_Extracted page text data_
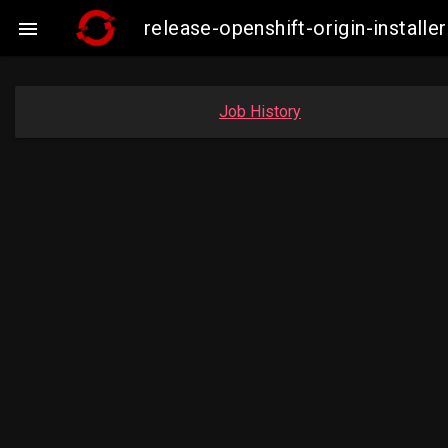
release-openshift-origin-insta

Job History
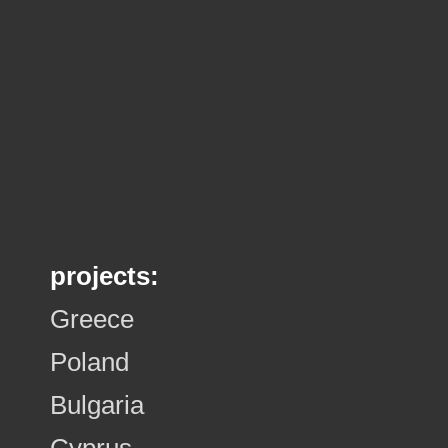
projects:
Greece
Poland
Bulgaria
Cyprus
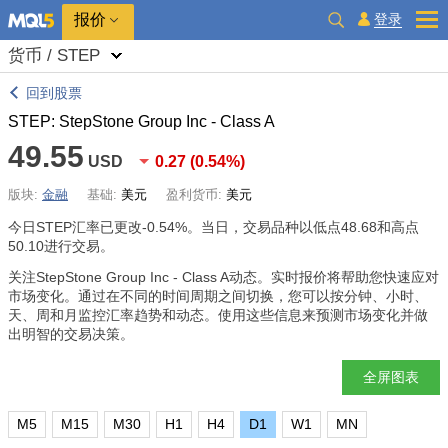
报价
登录
货币 / STEP
回到股票
STEP: StepStone Group Inc - Class A
49.55
USD
0.27
(
0.54%
)
版块:
金融
基础:
美元
盈利货币:
美元
今日STEP汇率已更改
-0.54%
。当日，交易品种以低点48.68和高点
50.10进行交易。
关注StepStone Group Inc - Class A动态。实时报价将帮助您快速应对
市场变化。通过在不同的时间周期之间切换，您可以按分钟、小时、
天、周和月监控汇率趋势和动态。使用这些信息来预测市场变化并做
出明智的交易决策。
全屏图表
M5
M15
M30
H1
H4
D1
W1
MN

_Task to complete_
All records above should be duplicated exactly, with the pictures omitted.

_Response to this task_
release-openshift-origin-insta

Job History
projects:
Greece
Poland
Bulgaria
Cyprus
报价
登录
货币 / STEP
回到股票
STEP: StepStone Group Inc - Class A
49.55
USD
0.27
(
0.54%
)
版块:
金融
基础:
美元
盈利货币:
美元
今日STEP汇率已更改
-0.54%
。当日，交易品种以低点48.68和高点
50.10进行交易。
关注StepStone Group Inc - Class A动态。实时报价将帮助您快速应对
市场变化。通过在不同的时间周期之间切换，您可以按分钟、小时、
天、周和月监控汇率趋势和动态。使用这些信息来预测市场变化并做
出明智的交易决策。
全屏图表
M5
M15
M30
H1
H4
D1
W1
MN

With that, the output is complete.